The commentary is intelligent and the documentary neat, but neither are as much fun as actually watching the film, nor adept at placing Darjeeling in Anderson’s larger filmography. Matt Zoller Seitz provides a video essay more comfortable making direct comments on the film’s themes and how it fits with its siblings. Seitz compares it to 2001 — not in style, but in that it represents a culmination of Anderson’s work to that point in his career. There are moments in the film where it feels a little more like a retread than a pinnacle, but the point stands: elements of his past films come together for one that feels similar, yet distinct.

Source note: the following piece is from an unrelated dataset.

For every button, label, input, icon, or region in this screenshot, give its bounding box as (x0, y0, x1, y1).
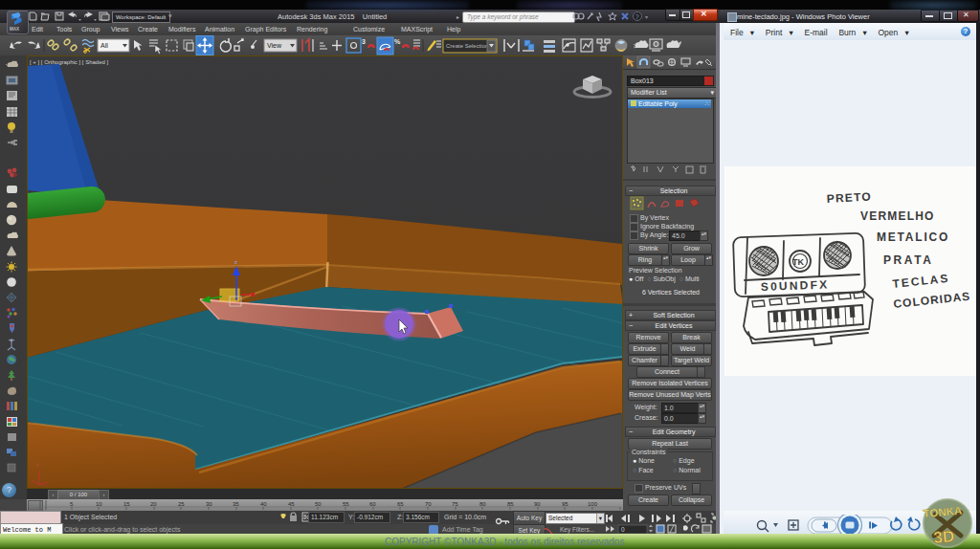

The Criterion DVD has a few deleted scenes and alternate takes, too, but they’re even less essential than usual; it’s Anderson’s companion short, Hotel Chevalier, that feels like the quintessential work that doesn’t quite fit into the larger film but should be seen anyway — a fully produced and precisely arranged deleted section of Jack Whitman’s life. Here we again see Anderson in customary control while understanding the need to leave this material out of the larger work (though it can play, as it did in some theaters, with Chevalier as an immediate prologue). Anderson’s films are sometimes dismissed for having a glassed-in, hermetic quality, but The Darjeeling Limited displays self-awareness in presenting style and affections as windows to the soul.